ECB will ease monetary policy further on March 10

Downside risks, tightening of financial conditions and weak inflation dynamics

Euro-area real GDP growth will be bu¬ffeted by external headwinds, but monetary policy will stay supportive

Source: Eurostat, ECB, Bloomberg, Oxford Analytica

Outlook

Euro-area growth failed to accelerate at end-2015, but confirmed that the recovery remains on track. Higher-frequency indicators available for the first quarter of 2016 suggest a continuing upswing in consumption, thanks to rising disposable incomes, the pass-through of monetary policy accommodation and neutral (or slightly expansionary) fiscal policy. Net trade will prove a drag on growth, due to cooling emerging markets.

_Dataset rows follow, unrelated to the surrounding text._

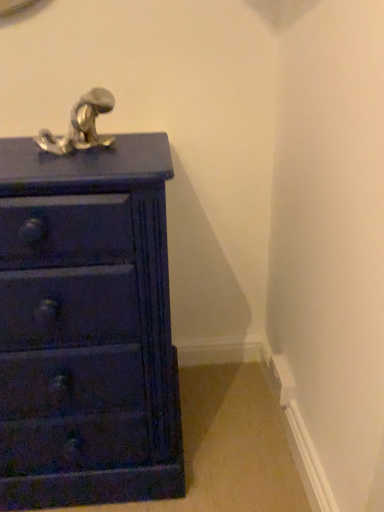 Question: From a real-world perspective, relative to satin nickel faucet at upper left, is matte dark blue chest of drawers at left vertically above or below?

Choices:
 (A) above
 (B) below

Answer: (B)

Question: Is point (102, 310) closer or farther from the camera than point (79, 133)?

Choices:
 (A) farther
 (B) closer

Answer: (B)

Question: From the image's perspective, is matte dark blue chest of drawers at left located above or below satin nickel faucet at upper left?

Choices:
 (A) above
 (B) below

Answer: (B)

Question: Is satin nickel faucet at upper left situated inside matte dark blue chest of drawers at left or outside?

Choices:
 (A) outside
 (B) inside

Answer: (A)

Question: Is point (87, 111) positioned closer to the camera than point (130, 472)?

Choices:
 (A) closer
 (B) farther

Answer: (A)

Question: Looking at the image, does satin nickel faucet at upper left seem bigger or smaller compared to matte dark blue chest of drawers at left?

Choices:
 (A) big
 (B) small

Answer: (B)

Question: Is satin nickel faucet at upper left wider or thinner than matte dark blue chest of drawers at left?

Choices:
 (A) wide
 (B) thin

Answer: (B) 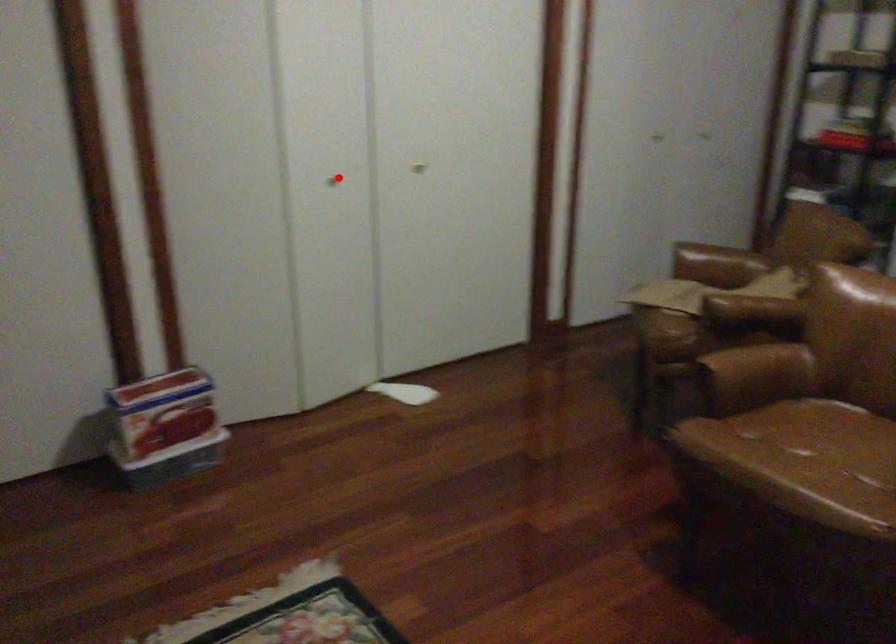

The swing factor will be the outlook for inflation, which weakened significantly due to the latest fall in oil prices. The 2% inflation target will not be met even next year. Meanwhile, the lackluster recovery will drive up core inflation only mildly as the output gap gradually closes.

Impacts

  • Downside risks to the recovery may materialise if consumers save most of the income gains from lower oil prices.
  • The ECB will cut its deposit rate deeper into negative territory, likely by at least 10 basis points, and speed up asset purchases.
  • After its recent rebound, the euro should weaken again, as the ECB eases monetary policy further, possibly giving some boost to exports.